Description
Welcome. You’ve arrived. This is rallying. This is Dayinsure Wales Rally GB. Brace yourself for the most staggering sensory assault. That’s assuming you’re reading this leaning up against a tree in Dyfi, killing time as you wait for a world champion, 380 horses and a lot of noise.
If you’re reading it in your favourite armchair on a future Saturday evening hoping to avoid Strictly, you’re going to
be disappointed. Dancing’s just dancing. But rallying’s dancing at 100mph, on snow, mud, ice, gravel and asphalt.
But what really is rallying? For those of you used to consuming your motor sport trackside, you’ve ventured into a very different – but we like to think very much better – parallel universe.
The first thing you need to know is that you’ll one be seeing one car at a time in the corner before you. You’ll also notice, there’s no run-off, no ARMCO and no gravel traps. Just gravel. Rallying is motor sport in an environment we can relate to, in cars we recognise as the ones we buy every time we’ve paid the last one off.
World Championship rounds - of which Dayinsure Wales Rally GB is the 11th -
start on a Thursday evening and finish on
a Sunday lunchtime. This year’s event will start by returning to the popular venue
at Tir Prince, just outside Towyn on the north Wales coast where the cars and crews will go against the clock on a track.

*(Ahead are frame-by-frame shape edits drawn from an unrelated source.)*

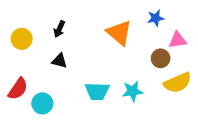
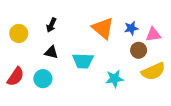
blue star: (156, 18) -> (131, 28), moved
cyan trapezoid: (97, 91) -> (83, 61), moved
cyan circle: (42, 103) -> (43, 79), moved

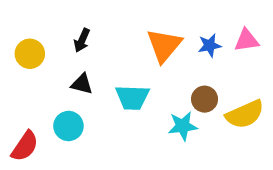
orange triangle: (103, 28) -> (164, 45), turned 30
pink triangle: (153, 34) -> (247, 40), moved
brown circle: (139, 50) -> (205, 99), moved
red semicircle: (16, 77) -> (25, 146), moved

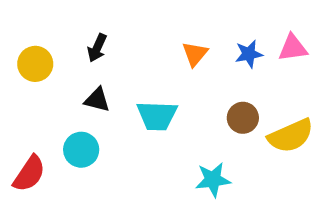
orange triangle: (164, 45) -> (195, 54), size x0.6
cyan star: (183, 126) -> (213, 180), moved

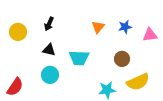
pink triangle: (293, 48) -> (150, 35), moved
yellow semicircle: (291, 136) -> (138, 82), moved
cyan circle: (81, 150) -> (50, 75), moved

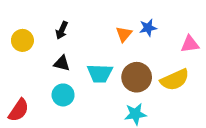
blue star: (125, 27) -> (148, 28), moved
brown circle: (122, 59) -> (137, 77), moved, size x1.5
yellow semicircle: (138, 82) -> (175, 80), moved

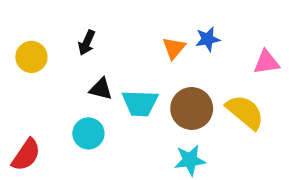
black triangle: (62, 63) -> (101, 89), moved
yellow semicircle: (175, 80) -> (245, 112), turned -116

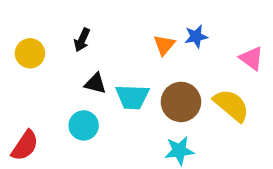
pink triangle: (266, 62) -> (251, 58), turned 44

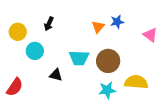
black triangle: (95, 83) -> (56, 75), moved
yellow semicircle: (231, 105) -> (136, 82), moved, turned -35
cyan circle: (84, 125) -> (35, 51), moved

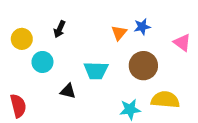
brown circle: (108, 61) -> (143, 66), moved
red semicircle: (15, 87) -> (18, 106), turned -48

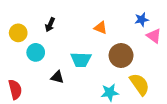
blue star: (142, 27) -> (142, 20), moved
orange triangle: (119, 33) -> (100, 28), turned -48
yellow semicircle: (165, 100) -> (140, 84), turned 50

Next morning, the cars leave their service areas in the Deeside Rally Village. Service
is where they are tended to by a team of mechanics who can do loads of things like changing gearboxes or front suspension
in no time at all and without any invoices
or abuse of the driver’s wallet. They also
do the more mundane work here, such
as cleaning the windscreen, topping up washer fluid and making sure the crew have a couple of energy bars or bananas in their door pockets.
Out of service, the cars are driven along liaison sections – between service and the competitive stages – in accordance with each individual country’s traffic laws. So, where the speed limit’s 30mph in Newtown for you and I, it’s exactly the same for them. If they break the law on the road, they’re treated just like you and I.

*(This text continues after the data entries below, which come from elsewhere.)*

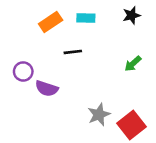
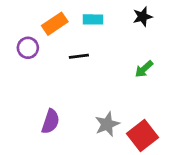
purple circle: (23, 72) -> (28, 48), moved
purple semicircle: (47, 88) -> (51, 121), moved, turned -90

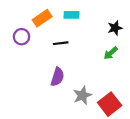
black star: (143, 17) -> (115, 28), moved
purple semicircle: (51, 121) -> (57, 77), moved

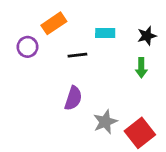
cyan rectangle: (72, 15) -> (105, 33), moved
green arrow: (111, 53) -> (141, 68), turned -48

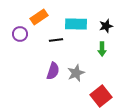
cyan rectangle: (105, 33) -> (76, 24), size x1.5
gray star: (105, 122) -> (76, 73), moved

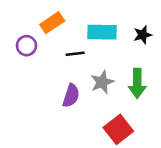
green arrow: (102, 49) -> (137, 83), moved, size x1.5
gray star: (76, 73) -> (102, 82), moved
red square: (101, 96) -> (118, 129), moved

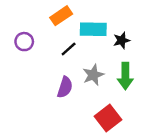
orange rectangle: (52, 23) -> (61, 16), moved
black star: (143, 35) -> (122, 40), moved
black line: (75, 54) -> (69, 49), turned -35

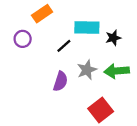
orange rectangle: (61, 16) -> (42, 14), moved
green arrow: (125, 76) -> (117, 71), turned 85

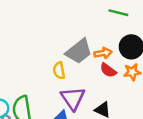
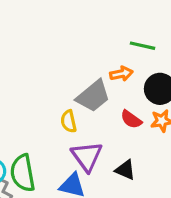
orange arrow: (103, 53) -> (121, 74), moved

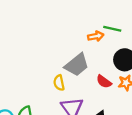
orange arrow: (121, 74) -> (96, 36), moved

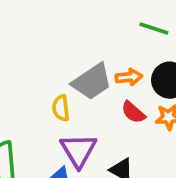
orange arrow: (96, 36) -> (129, 77), moved

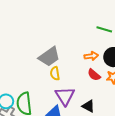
gray trapezoid: (92, 82) -> (49, 57), moved

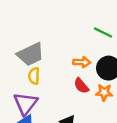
purple triangle: (65, 96) -> (25, 104), moved

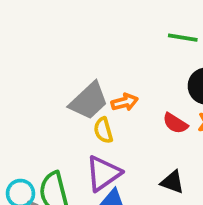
orange arrow: (82, 62) -> (125, 102), moved
purple triangle: (25, 104) -> (103, 173), turned 35

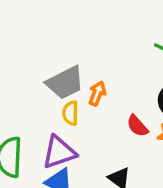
orange arrow: (125, 102) -> (97, 93), turned -70

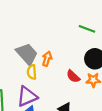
gray trapezoid: (65, 83) -> (27, 54), turned -100

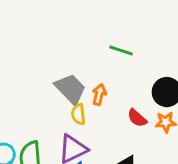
green line: (87, 29) -> (121, 51), moved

Dayinsure Wales Rally GB has 23 stages in 2018 spread over Thursday, Friday, Saturday and Sunday. A stage is the name for the road between the stage start and flying finish.
It’s the time it takes a crew to get from start to finish that decides who’s quickest in that stage while the accumulated time from all 23 stages will decide the winner of the rally.
Stages in the WRC are run on all surfaces and to all lengths, but in Wales this year they range from the brand new street stage in Llandudno to the much more typical 20Km test in Myherin first thing Saturday morning.
In these stages, the aim for the crew is simple, to go as fast as humanly and mechanically possible without crashing, spinning or breaking the car. And that’s the challenge, that’s the hook – the race is against the clock. Fastest wins.
We could get more technical here, but let’s save that for another day. For now, put the programme down and wait for your world and these woods to be rocked.